Пожилая женщина вдруг быстро вскочила и убежала в комнату.
— Я сейчас! — крикнула она на ходу.
Виктор Петрович даже и не удивился. За время общения с Гриневой он понял, что эта женщина постоянно меняется и в следующую минуту может предстать перед ним в новом обличье. И ее возраст — не помеха, потому что актрисой управляют те образы, которые она пожелает воплотить. Если захочет сыграть юную особу — сыграет, если старуху — то же самое. Тут либо мастерство, либо талант, либо то и другое вместе. Кронину даже показалось, что Гринева вообще не имеет своей телесной оболочки, а только сооружает ее по ходу действия, по мере течения событий ее жизни. Она, пожалуй, сама не замечает, сколь разительно меняется. Это вошло в привычку, а быть может, присуще этой женщине с рождения — кто теперь может утверждать что-либо определенным образом? Наблюдать за ней было весьма занимательно и даже доставляло удовольствие. «Если я встречу девушку с таким же темпераментом, фантазией, с такой же артистической натурой — непременно женюсь, — думал Кронин. — Я буду знать, что она не утратит этих качеств до самой старости, с ней никогда не станет скучно. И главное, она не превратится в наседку, в клушу, в глупую гусыню — словом, не обманет надежд. И у нас будет творческий союз, процесс, а не застой в семейной жизни, когда люди, безмерно скучая, так порой приедаются друг другу, что дом становится тюрьмой. Бр-р-р… Этого я не потерплю!» И тут он вспомнил Валентину. Сердце так больно сжалось, что он сам удивился. Кто ему эта девушка?! Он ее видел в общей сложности час с небольшим. И что? И почему ему так больно? Нафантазировал себе мадонну, увидев пепельные волосы и большие печальные голубые глаза… Но ведь было же это! Она стояла и смотрела так, как мог бы смотреть ангел небесный, спустись он на грешную землю. Просто — и в то же время… Как много было в этой простоте! Душа была! Нечеловеческая нежность. И кротость. Мудрая и всепрощающая. Как же так может быть? Святая дева, а через минуту — вульгарный смех и хриплый голос торговки рыбой. Удивительное дело. Тоже актриса? Все они актрисы. Поди тут разберись. «Наверное, так и состарюсь одиноким», — подумал он.
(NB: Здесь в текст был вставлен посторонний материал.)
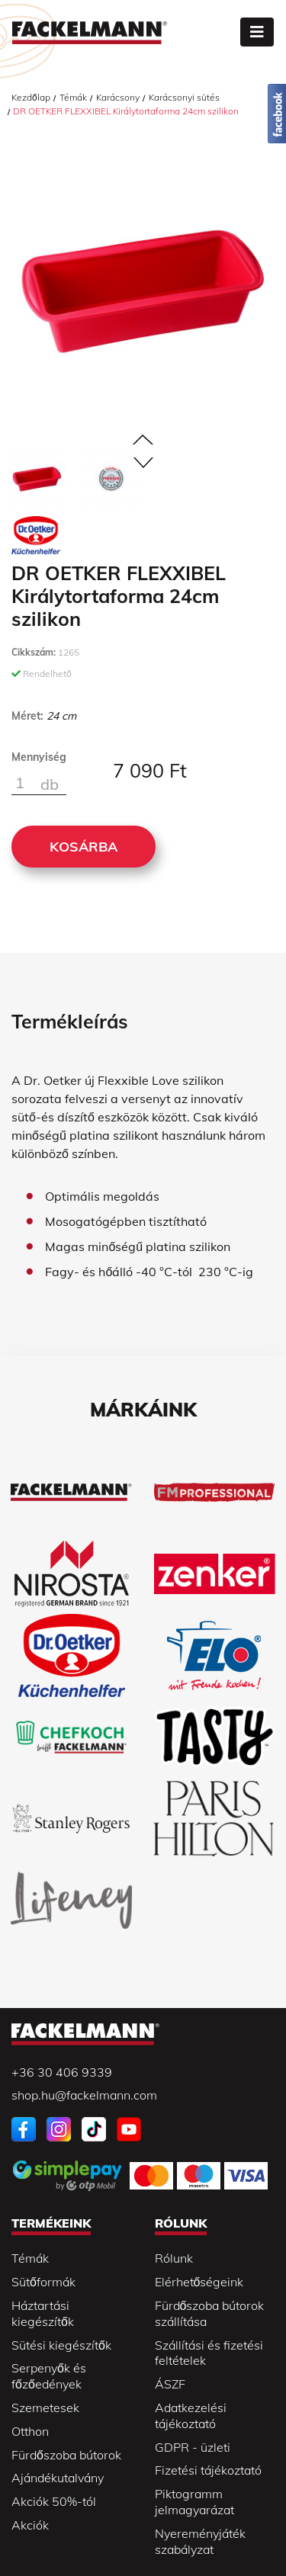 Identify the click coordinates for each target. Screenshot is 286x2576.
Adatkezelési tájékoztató (191, 2415)
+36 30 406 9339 (61, 2072)
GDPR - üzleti (192, 2447)
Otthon (30, 2431)
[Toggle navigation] (257, 32)
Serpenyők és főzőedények (48, 2376)
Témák (73, 97)
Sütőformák (43, 2281)
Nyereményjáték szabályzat (200, 2541)
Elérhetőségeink (199, 2281)
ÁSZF (170, 2384)
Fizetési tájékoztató (208, 2470)
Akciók (30, 2525)
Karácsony (118, 97)
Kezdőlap (30, 97)
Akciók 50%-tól (53, 2501)
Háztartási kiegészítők (42, 2313)
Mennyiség (38, 757)
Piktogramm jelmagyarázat (194, 2501)
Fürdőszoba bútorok (66, 2454)
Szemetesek (45, 2407)
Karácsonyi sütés (184, 97)
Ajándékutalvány (57, 2477)
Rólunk (174, 2258)
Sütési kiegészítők (61, 2345)
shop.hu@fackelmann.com (84, 2095) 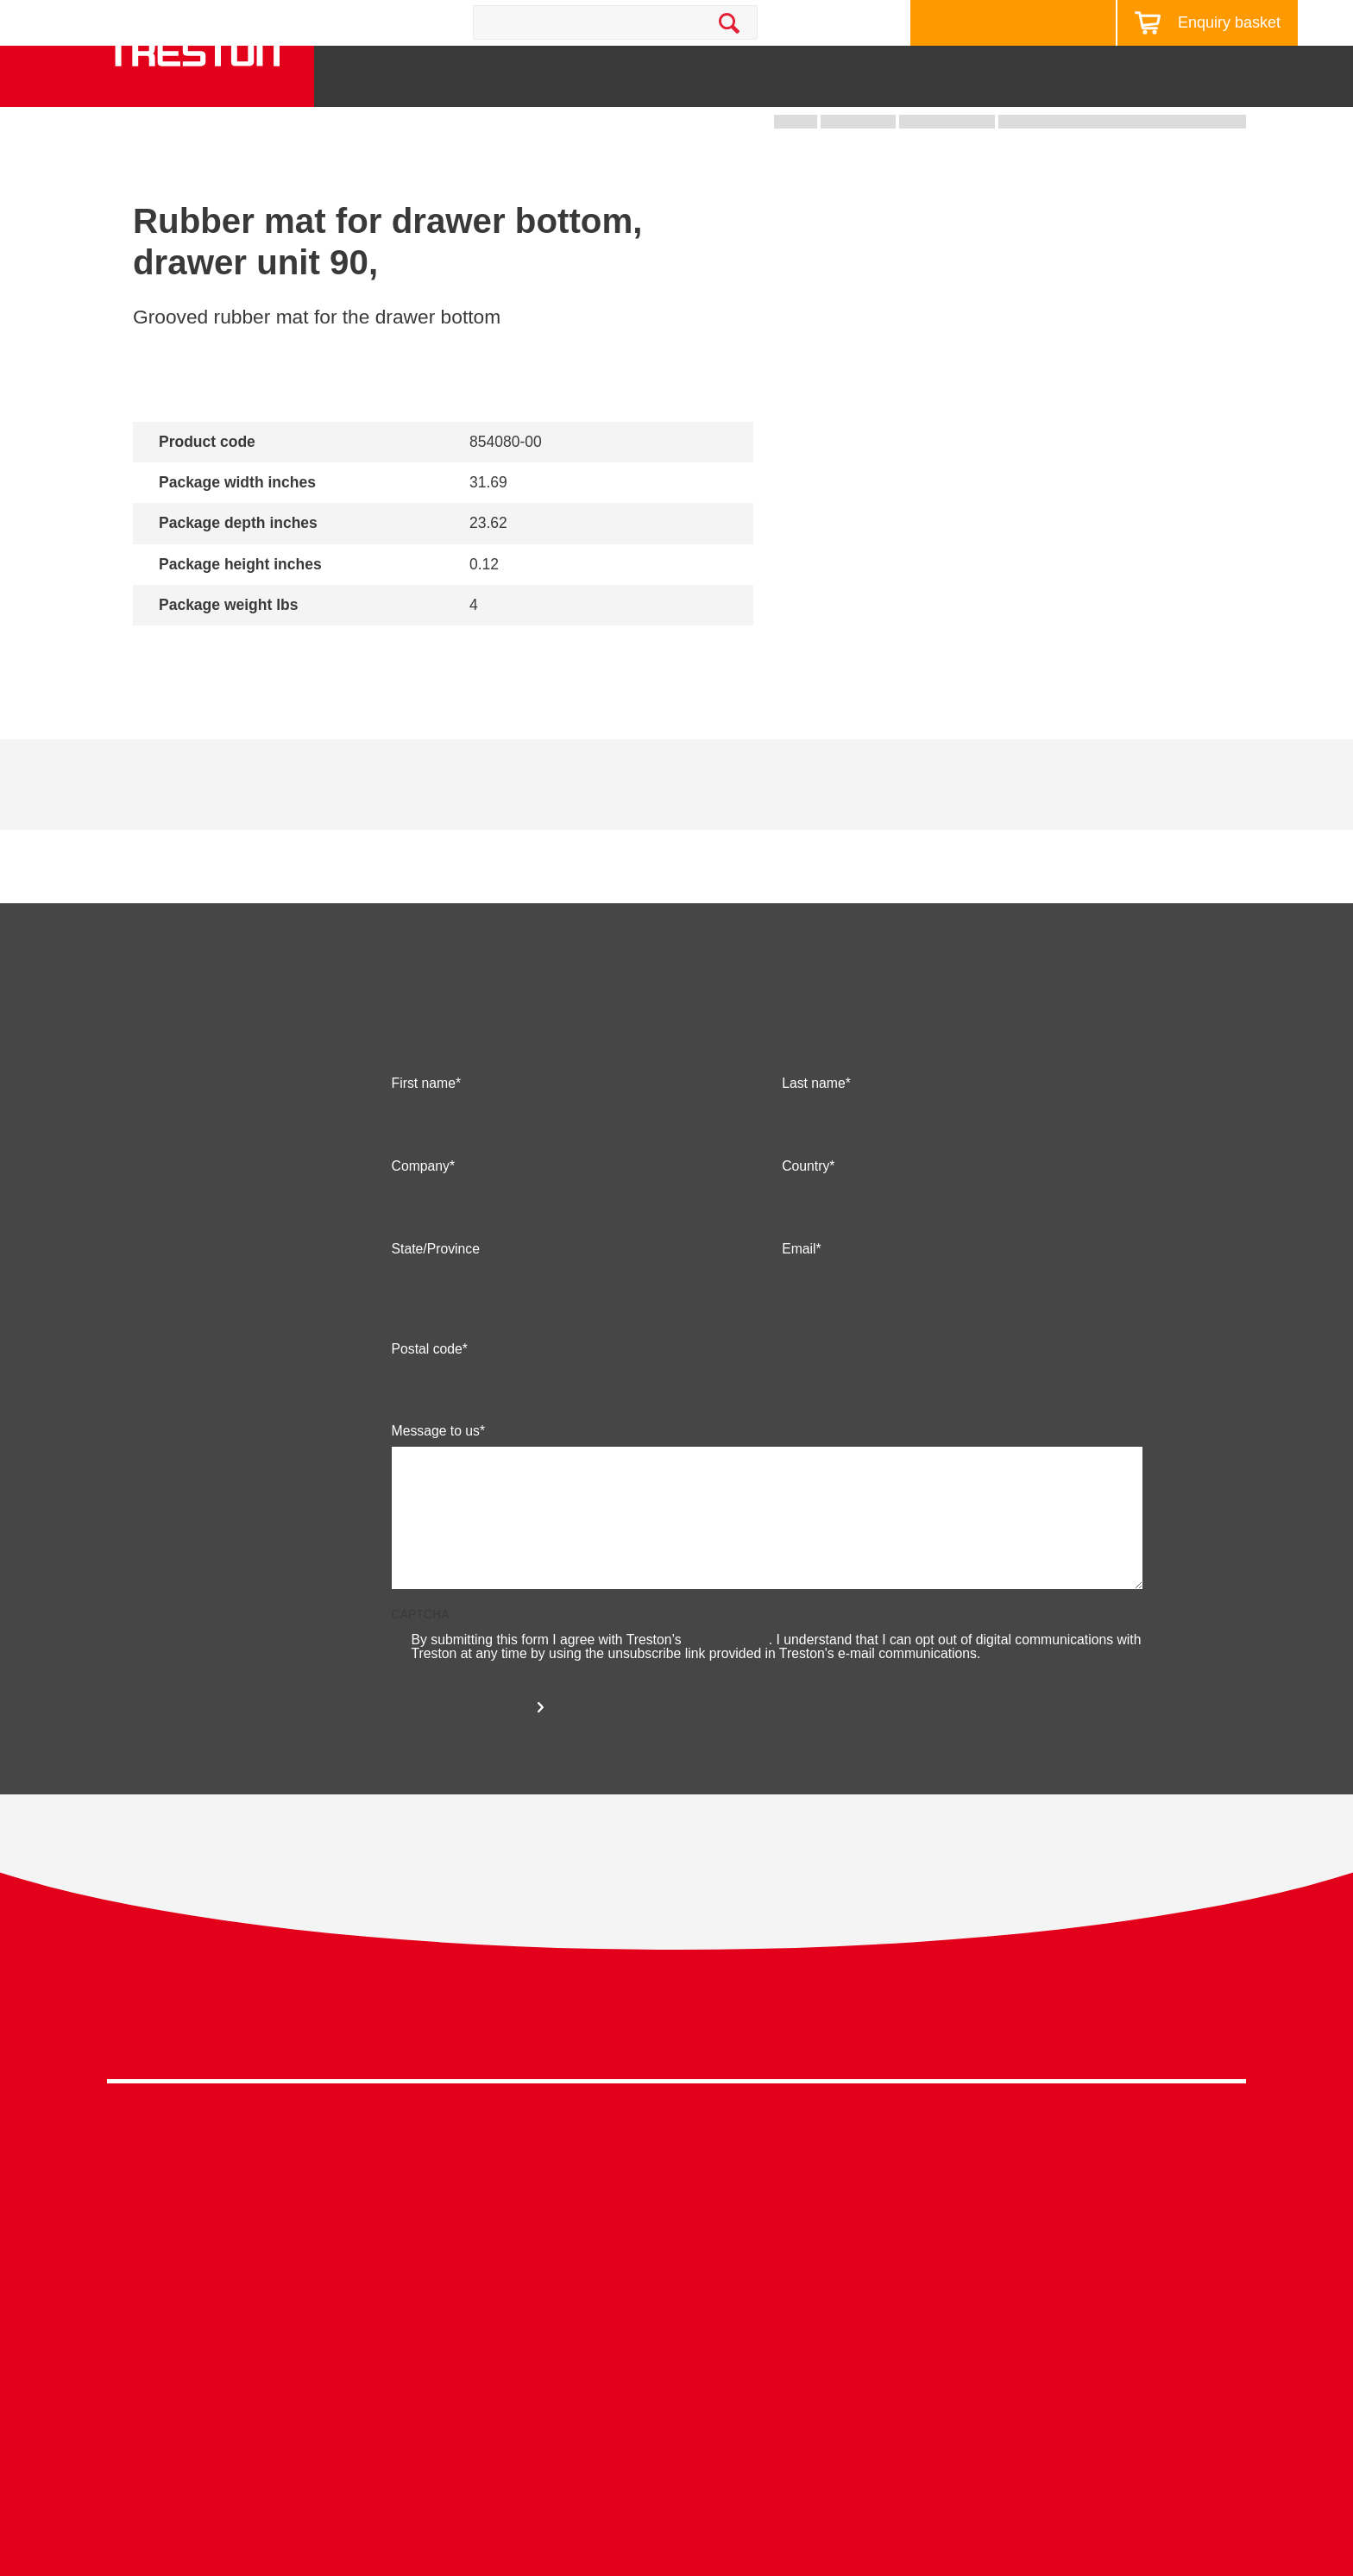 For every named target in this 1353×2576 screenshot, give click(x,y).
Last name (814, 1131)
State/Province (436, 1297)
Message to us (436, 1479)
Размышления Кронина были прерваны появлением некоего персонажа, которого он уж никак не ожидал увидеть здесь. В джинсах, растянутой футболке и с растрепанными волосами на него в упор смотрела явно пьяненькая девица. Нет, конечно же, это была хозяйка дома, но каким-то необъяснимым образом она одновременно являлась и неким весьма знакомым существом.
— Что уставился? — высоким голосом с визгливыми интонациями накинулась на следователя сия экзотическая особа. — Давно не видел, да?
«Валентина! — ахнул про себя Кронин. — Ну конечно! Вот точно так же — руки в брюки — она стояла на пороге кухни в доме Евгения Леонидовича Шиманского. И эти интонации — ее!»
— Ты по мне не соскучился? — продолжала кривляться «девица». — А я так очень. Как наша доченька? Здорова? Ты зачем же убил ее мачеху? Зачем убил мою сестру, козел? Что молчишь? Отвечай!
— Я не намерен разговаривать в подобном тоне, — неожиданно даже для самого себя ответил Кронин.
— Ах, не наме-е-рен… Фу-ты ну-ты, какие мы интеллигентные! Прямо тошнит. Чего выпендриваешься, козел рогатый? Да, рогатый, не вздрагивай! Как будто сам не знал. Впервые слышишь? Врешь! Все знал! Я тебе отдалась и тут же бросила. Может быть, Юлька и вообще не твоя дочь, потому что потом я… Ладно, это тебя не касается. А уж как наставляла рога тебе моя сестрица Алинушка — это только слепой не увидел бы. Она хотела развестись с тобой — вот ты ее и грохнул. Чтобы квартирка не пропала, да? А то пришлось бы по суду делить жилплощадь. А ты ведь жадненький, наш Буратинка, да? Жадненький, жадненький. Ты потому и не работаешь нигде — чтоб на семью не тратить деньги. Вернее, ты официально не работаешь. Но я узнала где-то ты лекции почитываешь втихаря, опять же картинок из музея натаскал и антикварам толкаешь за доллары. Какую-то книжонку написал и получил за нее денежки, а Алине об этом ни слова. Да ты же криминальный элемент?
— Чушь, — уверенным тоном произнес Виктор Петрович. — Ишь как спокойно говорит… А почему же ты не падаешь тут в обморок? Почему ты не бьешься в истерике и не орешь? Или ты только перед следователями разыгрываешь эту комедию? Со мной не надо притворяться, да? Вот ты такой и есть на самом деле — спокойненький такой преступничек, эгоистик такой мерзопакостный. Признавайся — убил? Ведь у тебя же была баба. Ее платок нашли в прихожей. Весь пропитанный вонючими духами. Мы с Алиной такие духи не покупали никогда. Нам ведь чего-нибудь попроще. А ты нашёл какую-то дорогую шлюху. Из-за нее ты — в и убил Алину.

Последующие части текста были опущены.